I've spent over two decades transforming contact center operations using data, AI, and performance intelligence. At AmplifAI, we're on a mission to help organizations understand and improve every customer conversation—and ultimately, every conversation that drives their business.

Want to Learn More?

Discover how AmplifAI connects AI-powered insights with actionable performance improvements across your entire organization.

Explore AmplifAI
👋 Still Here?

I see you're the type who reads to the end. Good. Here are a couple more nuanced takes that didn't quite fit the main narrative but are worth understanding if you're serious about this stuff.

The Real Danger of Isolated Quality Data

When quality data sits in a silo—disconnected from CRM, surveys, workforce data, and business outcomes—you lose the ability to connect cause and effect.

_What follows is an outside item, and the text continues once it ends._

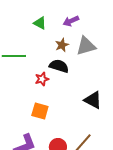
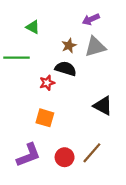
purple arrow: (71, 21) -> (91, 19), moved
green triangle: (40, 23) -> (33, 27), moved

To be honest, you probably have most of your data separated from everything else. It's all sitting in silos—not just quality data. And that's a challenge in most organizations today. You can't connect the dots between why customers are giving you bad survey results, what's happening in your quality scores, what they're actually saying on calls, and what the CRM shows is happening in their account—whether they're buying more, churning, or disconnecting. They're all separate data sources with separate feeds.

Without integration, you can see what is happening, but you can't understand why—or more importantly, what to do about it.

You need AI to connect all those dots. Each system has its own small piece of the story, but when you connect them, you get the truth. And once you have that truth, you can finally take real action.

⚠️ Reality Check

If your quality insights don't connect to coaching workflows, performance data, or customer sentiment, you're measuring in a vacuum. Quality scores alone don't drive improvement—action does.

What About CCaaS Vendors Adding AI QA?

Many contact center platforms are now rolling out built-in AI-powered QA features. I see both pros and cons with this approach.

The Good:

The positive is the calls are already sitting there in the platform, so you don't need to worry about getting call access from a third party. There are limited security challenges since calls aren't being sent to another application.

For organizations with simple needs—basic compliance checks, straightforward scorecards—these built-in tools can work just fine. If you need auto QA for very simple, repetitive tasks, it's probably perfectly good enough.

The Bad:

The CCaaS platforms aren't really analytics organizations. They can build a form fairly easily. But for anything complex—anything that requires a future-forward vision like turning all this into analytics that can actually help your business and connect it to your other data—that's definitely not something that can be done there.

The limitation isn't technical—it's strategic. CCaaS platforms are built to handle calls, not to orchestrate intelligence across systems.

The only data they have access to is their own data, and they're not data integration or AI integration organizations. They won't be able to connect to the rest of your systems. If you have complex needs, need more intelligent analysis, and need to connect insights to other data sources and action them across multiple teams—not just the people using the CCaaS platform—those tools probably won't cut it.